Sofríe el puerro y la cebolla despacio. En una olla amplia, derrite la mantequilla junto con la cucharada de aceite a fuego medio-bajo. Añade el puerro y la cebolla y cocina entre 10 y 12 minutos, removiendo de vez en cuando, sin prisa y sin que llegue a dorarse: el objetivo es que se ablande y suelte su dulzor, no que coja color. Si ves que se pega, baja el fuego y añade una cucharada de agua.

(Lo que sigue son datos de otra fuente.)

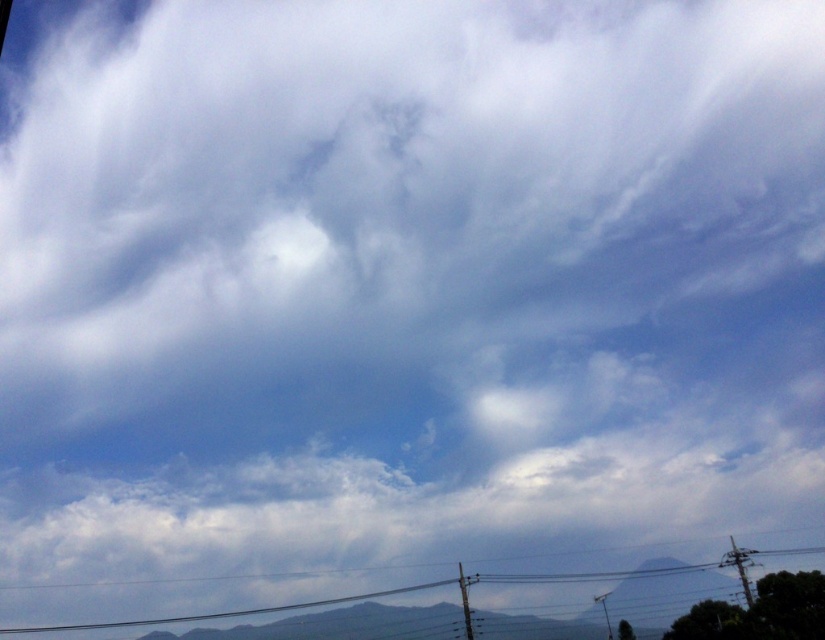 Question: Can you confirm if black wire at bottom is positioned to the left of metallic gray pole at lower center?

Choices:
 (A) yes
 (B) no

Answer: (A)

Question: Can you confirm if black wire at bottom is bigger than metallic gray pole at lower center?

Choices:
 (A) yes
 (B) no

Answer: (A)

Question: Which object is closer to the camera taking this photo?

Choices:
 (A) black wire at bottom
 (B) metallic gray pole at lower center

Answer: (B)

Question: From the image, what is the correct spatial relationship of black wire at bottom in relation to metallic gray pole at lower center?

Choices:
 (A) below
 (B) above

Answer: (A)

Question: Which point is farther from the camera taking this photo?

Choices:
 (A) coord(462,580)
 (B) coord(145,625)

Answer: (B)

Añade la patata. Incorpora la patata en dados no muy grandes -así se cocinará antes- y sofríela junto al puerro 2 minutos más, removiendo para que se impregne de la mantequilla.
Cubre con el caldo y cuece. Vierte el caldo caliente, añade sal, pimienta blanca y la nuez moscada. Sube el fuego hasta que rompa a hervir y luego bájalo para que cueza suave, con la olla tapada, entre 20 y 25 minutos, hasta que la patata se deshaga fácilmente al pincharla con un tenedor.
Tritura hasta que quede fina. Retira del fuego y tritura con la batidora de mano (o pasa el contenido a una batidora de vaso) hasta conseguir una textura completamente lisa. Si la quieres extrafina, pásala por un colador fino o un chino, presionando con el dorso de un cucharón.
Añade la nata y ajusta el punto. Devuelve la crema a la olla a fuego bajo, incorpora la nata y remueve bien. Caliéntala un par de minutos sin dejar que llegue a hervir, para que la nata no se corte. Prueba y rectifica de sal si hace falta.
Sirve caliente. Reparte la crema en boles, añade un chorrito de nata o un hilo de aceite de oliva por encima, espolvorea cebollino picado y sirve enseguida, recién hecha.